Pedimos aos representantes da lei que se faça um mutirão judicial, pois existem muitos sentenciados com situação processual favorável, dentro do princípio da dignidade humana.


O sistema penal brasileiro é, na verdade, um verdadeiro depósito humano, onde lá se jogam seres humanos como se fossem animais.


O Regime Disciplinar Diferenciado é inconstitucional. O Estado Democrático de Direito tem a obrigação e o dever de dar o mínimo de condições de sobrevivência para os sentenciados. Queremos que a lei seja cumprida na sua totalidade. Não queremos obter nenhuma vantagem.


Apenas não queremos e não podemos sermos [sic] massacrados e oprimidos. Queremos que: 1) As providência sejam tomadas, pois não vamos aceitar e não ficaremos de braços cruzados pelo que está acontecendo no sistema carcerário.


Deixamos bem claro que nossa luta é contra os governantes e os policiais. E que não mexam com nossas famílias que não mexeremos com as de vocês. A luta é nós e vocês.


***


Libertado auxiliar técnico da Globo, mas repórter continua com seqüestradores


Copyright Globo Online –13/08/2006 às 08h39m – CBN, Jornal Nacional, SPTV e Tatiana Farah – O Globo


SÃO PAULO – O auxiliar técnico da TV Globo Alexandre Coelho Calado, 27 anos, foi libertado às 22h30m deste sábado, próximo à sede da emissora.

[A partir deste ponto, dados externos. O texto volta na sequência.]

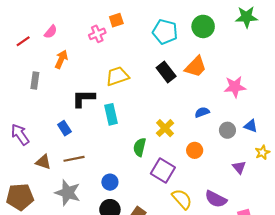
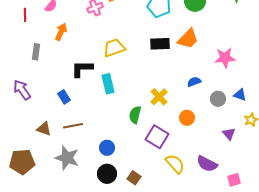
red line: (23, 41) -> (25, 15), turned -56
black rectangle: (166, 72) -> (160, 44), turned -54
purple arrow: (20, 134) -> (22, 90), moved

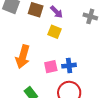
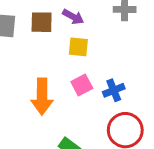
pink square: (51, 67) -> (82, 85), moved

Entretanto, o repórter Guilherme Portanova, 30 anos, continua sob o poder dos seqüestradores. Os dois foram seqüestrados na manhã deste sábado no Brooklin, zona sul de São Paulo. No início da madrugada deste domingo, a Rede Globo exibiu um vídeo da facção criminosa que atua no estado de São Paulo, por volta da meia-noite e meia. A exibição foi uma exigência para libertar o repórter. Os criminosos ameaçaram matar Portanova caso o vídeo não fosse exibido. O DVD foi entregue por Calado. A polícia de São Paulo já elaborou os retratos falados dos três suspeitos de terem seqüestrado os dois profissionais.


O diretor de jornalismo da Rede Globo de São Paulo, Luiz Cláudio Latgé, confirmou no início da madrugada deste domingo a libertação de Calado. Latgé disse que a exibição do vídeo foi uma decisão única da emissora, sem participação do governo de São Paulo ou da polícia. No vídeo, um integrante da facção faz críticas ao sistema penitenciário. O repórter Portanova foi visto pela última vez em uma padaria na Rua Luiz Carlos Berrini, próximo à sede da emissora, na zona sul de São Paulo, por volta das 8h do sábado, na companhia de Calado. Segundo testemunhas, as vítimas foram levadas por homens armados.


Os bandidos fugiram em um carro roubado, segundo boletim de ocorrência registrado no 15º Distrito Policial. O veículo foi encontrado queimado pouco depois pela polícia. Testemunhas disseram que Portanova e Alexandre foram forçados a entrar em outro carro, um Gol vermelho. O carro da Globo estava estacionado próximo à padaria com os equipamentos de reportagem, mas nada foi roubado. O cinegrafista da equipe já havia ido embora para casa.


O caso foi registrado no 96º Distrito Policial. Quatro ou cinco homens devem estar envolvidos no crime, segundo a polícia. Segundo o delegado Dejair Rodrigues, ‘os investigadores estão na rua para apurar o caso’. Ele já havia afirmado no sábado que todas as hipóteses estavam sendo levadas em consideração, inclusive, a de seqüestro por membros de facções criminosas.


– É prematuro dizer que membros de facções criminosas estão envolvidos no caso, mas não descartamos nenhuma hipótese – disse Rodrigues no sábado.


A TV Globo divulgou nota confirmando o desaparecimento dos dois funcionários no sábado e informou que os dois tomavam café na padaria quando foram abordados. Guilherme Portanova trabalha na TV Globo de São Paulo há oito meses. Alexandre Calado é funcionário há cinco meses.